高洁正论的脊梁后生出阴暗鬼魅,在清朗声线的遮掩下于黑发少年耳边恶狠狠呢喃。
反正就是那一套吧,尖叫、不可置信、大喊着他是骗子嚷嚷着要找警察抓他。
“那么。”胆怯的母亲搂住孩子的手微微放开,在粘稠恶意讥诮着‘不过如此,还是猴子’的聒噪中看向面若佛的少年,发着抖踌躇问,“这孩子、她眼中的怪物,她看见的世界——”
怎么,是要问【该怎么治好这种疾病】还是【你这个骗子快滚开】,打好腹稿的夏油杰森然眉眼瞥向坐在床边抱着孩子的女人,眼底没有一丝笑意。
无非是这两……
“我看不见那些怪物,我该怎么保护她呢,先生。”
恶意的呢喃骤停,仿佛被烧灼般烫了回去,缩回大义脊梁的裂缝。
女人惊恐到战栗的话语还在继续:“我得保护她才行,那些看不见的怪物有什么办法驱除吗,灵水,符咒,香囊…我可以买的,多贵都行!”
对未知事物的恐惧是人类的本能,贫苦渔村的女人没有姣好的容貌,海边长年的风吹日晒使她皮肤暗沉粗糙,烈日晒出劳作捕鱼的斑点。
她骨节粗大的手猛地想要拽住夏油杰的衣袖恳求,又在指尖快触及的刹那堪堪停下,带着怕冒犯他的怯懦。
“求求你,救救她、或者告诉我该怎么做,怎么样都好!”
在黑发少年怔愣的注视下,滚烫的、炙热的莫名之物逼退那苦夏蝉声,贴合夏油杰凸起的喉骨,让咒灵操使不自在地别过眼去,含糊回应女人的问题。
他说了什么呢?
好像还是那一套说辞,在单身母亲过于热烈的目光下特级咒术师的态度微不可察软化,当着她的面放出更为强大的咒灵清扫这一片区域的诅咒,顺便轻抚昏迷孩子的额头,输送咒力帮忙理顺紊乱的稚嫩力量。

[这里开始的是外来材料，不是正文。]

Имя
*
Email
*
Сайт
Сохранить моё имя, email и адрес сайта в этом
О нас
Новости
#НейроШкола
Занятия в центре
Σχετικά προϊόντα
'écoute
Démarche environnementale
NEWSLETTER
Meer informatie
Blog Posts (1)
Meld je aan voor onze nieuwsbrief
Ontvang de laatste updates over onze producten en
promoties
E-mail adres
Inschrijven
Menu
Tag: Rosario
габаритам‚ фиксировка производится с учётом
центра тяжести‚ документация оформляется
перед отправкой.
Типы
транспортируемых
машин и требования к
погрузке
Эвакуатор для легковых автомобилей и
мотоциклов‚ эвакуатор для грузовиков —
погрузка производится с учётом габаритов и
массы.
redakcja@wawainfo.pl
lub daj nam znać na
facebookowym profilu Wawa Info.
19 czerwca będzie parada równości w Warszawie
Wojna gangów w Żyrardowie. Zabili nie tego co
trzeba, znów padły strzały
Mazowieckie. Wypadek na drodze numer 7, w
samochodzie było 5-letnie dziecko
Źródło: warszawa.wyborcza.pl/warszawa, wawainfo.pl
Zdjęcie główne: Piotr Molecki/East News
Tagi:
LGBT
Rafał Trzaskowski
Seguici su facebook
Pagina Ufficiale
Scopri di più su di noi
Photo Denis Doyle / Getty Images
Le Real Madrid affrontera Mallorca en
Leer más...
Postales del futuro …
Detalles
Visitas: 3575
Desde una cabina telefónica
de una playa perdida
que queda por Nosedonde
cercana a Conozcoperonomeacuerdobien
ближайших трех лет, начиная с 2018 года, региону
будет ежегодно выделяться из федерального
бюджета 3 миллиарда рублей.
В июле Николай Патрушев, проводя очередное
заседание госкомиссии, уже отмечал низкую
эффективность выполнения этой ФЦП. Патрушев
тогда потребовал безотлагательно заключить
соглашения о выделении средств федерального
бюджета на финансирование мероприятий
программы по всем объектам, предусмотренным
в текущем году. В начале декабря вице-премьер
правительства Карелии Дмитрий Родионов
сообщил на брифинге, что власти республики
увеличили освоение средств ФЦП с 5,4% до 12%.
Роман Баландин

顺便,夏油杰在心里默默强调只是顺便,在女人千恩万谢鞠躬告别时抬手,将吸吮攀附她小臂的蝇头一击击溃。
他很久没做这种事,以至于真的做出来后自己都默默盯了会儿不听话的指尖,再弯曲指节将这只手塞进口袋眼不见为净。
“妈,这周末我会回家…不,不是带女孩子回家给你们看。”
在包厢里等待的夏油杰趴在桌子上,胳膊肘抵住桌面掌心托腮,难得懒散神情地给家里打电话,热情的夏油夫人在电话里调侃自己整天忙碌的儿子。

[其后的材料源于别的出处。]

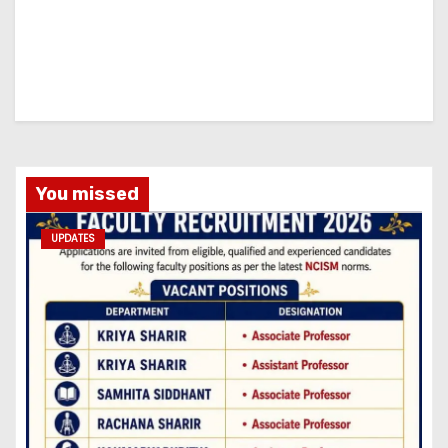
You missed
UPDATES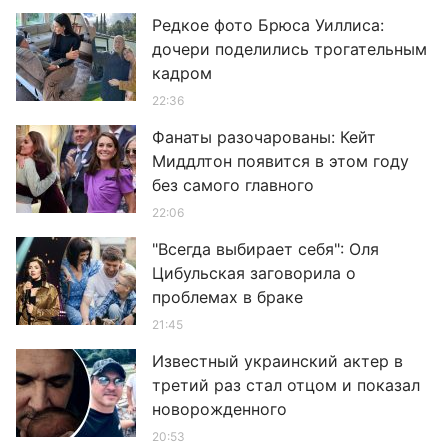
Редкое фото Брюса Уиллиса:
дочери поделились трогательным
кадром
22:36
Фанаты разочарованы: Кейт
Миддлтон появится в этом году
без самого главного
22:06
"Всегда выбирает себя": Оля
Цибульская заговорила о
проблемах в браке
21:45
Известный украинский актер в
третий раз стал отцом и показал
новорожденного
20:53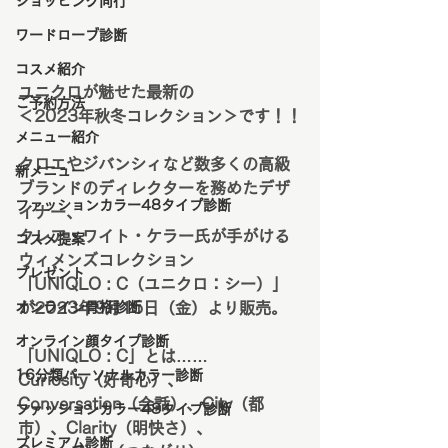
ショッピング同行
ワードローブ診断
コスメ紹介
ユニクロが魅せた最新の
ご予約方法
＜2023年秋冬コレクション＞です！！
メニュー紹介
クロエやジバンシィなど数多くの高級
新メニュー
ブランドのディレクターを務めたデザ
ファッションカラー48タイプ診断
イナー、
クレア・ワイト・ケラー氏が手がける
コスメ提案
ウィメンズコレクション
プレゼント
「UNIQLO : C（ユニクロ：シー）」
オンライン骨格診断
が2023年9月15日（金）より販売。
オンライン顔タイプ診断
「UNIQLO : C」とは……
16分類パーソナルカラー診断
Curiosity（好奇心）、
Conversation（会話）、City（都
ファッションカラー48タイプ診断
市）、Clarity（明快さ）、
プレミアム診断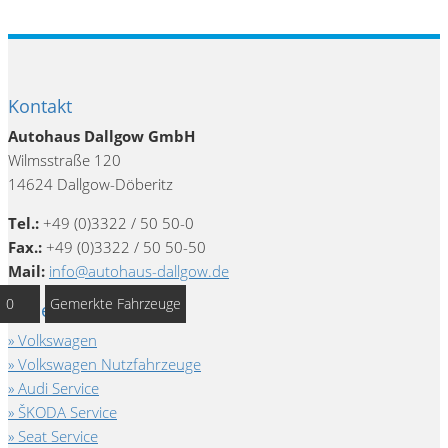
Kontakt
Autohaus Dallgow GmbH
Wilmsstraße 120
14624 Dallgow-Döberitz
Tel.:
+49 (0)3322 / 50 50-0
Fax.:
+49 (0)3322 / 50 50-50
Mail:
info@autohaus-dallgow.de
0
Gemerkte Fahrzeuge
Unsere Marken
Volkswagen
Volkswagen Nutzfahrzeuge
Audi Service
ŠKODA Service
Seat Service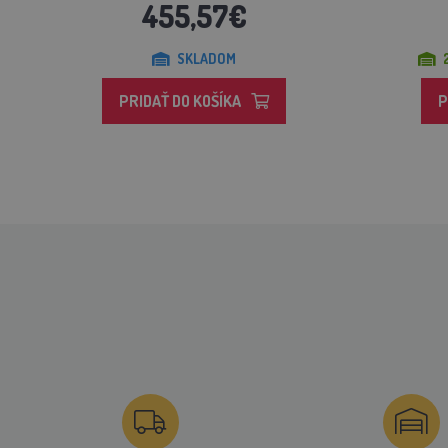
455,57€
SKLADOM
PRIDAŤ DO KOŠÍKA
P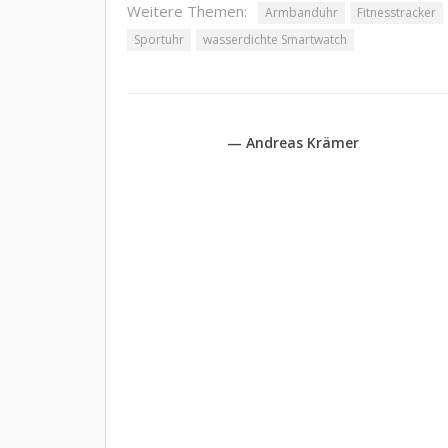
Weitere Themen:
Armbanduhr
Fitnesstracker
Sportuhr
wasserdichte Smartwatch
— Andreas Krämer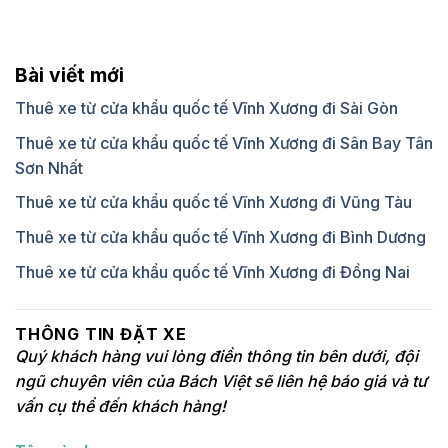
Bài viết mới
Thuê xe từ cửa khẩu quốc tế Vĩnh Xương đi Sài Gòn
Thuê xe từ cửa khẩu quốc tế Vĩnh Xương đi Sân Bay Tân
Sơn Nhất
Thuê xe từ cửa khẩu quốc tế Vĩnh Xương đi Vũng Tàu
Thuê xe từ cửa khẩu quốc tế Vĩnh Xương đi Bình Dương
Thuê xe từ cửa khẩu quốc tế Vĩnh Xương đi Đồng Nai
THÔNG TIN ĐẶT XE
Quý khách hàng vui lòng điền thông tin bên dưới, đội
ngũ chuyên viên của Bách Việt sẽ liên hệ báo giá và tư
vấn cụ thể đến khách hàng!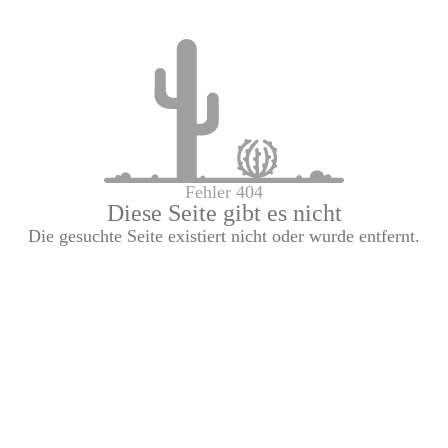
Fehler 404
Diese Seite gibt es nicht
Die gesuchte Seite existiert nicht oder wurde entfernt.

血缘亲眷的声音似绳索拉住咒灵操使的脚踝,浮涌于夏日热浪、蝉声嘶鸣的少年缓缓下沉,正论脊梁裂开的隙缝、任由萧瑟恶意穿梭的伤疤被糖浆似的情感触碰。
它蠕动着填满这摇摇欲坠的正论,维护少年过于纯粹也过于尖锐的理想。
“我在等人吃饭,不是悟。”
瞟了墙上时钟一眼的夏油杰声音慵懒,这个年纪的少年在面对许久不曾联系的父母时总会带点不自知的依赖。
未来有两天空闲的特级咒术师当然知道你升为一级的事,脑子里过了遍前两天挚友提出来的庆祝方案——真是奇迹,那家伙居然会在意这种事。
“那你在等谁?”
随意扎了个丸子头,一半发披在肩头的十七岁咒灵操使随口回答父亲的问题,他轻弹一下陶瓷杯具,在清脆回响中应道:“我在等……”
“刷——”
木制拉门移动。
包厢外热闹的酒桌、此起彼伏的喧嚣、酒杯碰撞的叮叮当当、社畜抱怨上班压力的酒醉呓语风暴席卷入安静的室内,又在下一秒模糊消散。
夏油杰突然生出一股极其强烈的不安,这对咒术界内顶尖的特级咒术师而言是难得的体验,可它扎根于心间不肯枯萎,仿佛这就是它最后的安全区。
他转头看你。
来人的左脸贴着块纱布,它的边缘是红与黑混合的狼狈脏迹,蜷起翻折的一角下隐约透出模糊的、结痂的伤疤。
你看起来像是翻山越岭与咒灵搏斗,闯了八十关卡才见到居酒屋包厢内公主的骑士殿下。虽然脏兮兮,但在夏油杰惊异地注视下不好意思地挠脸,悻悻笑着关紧木质移门。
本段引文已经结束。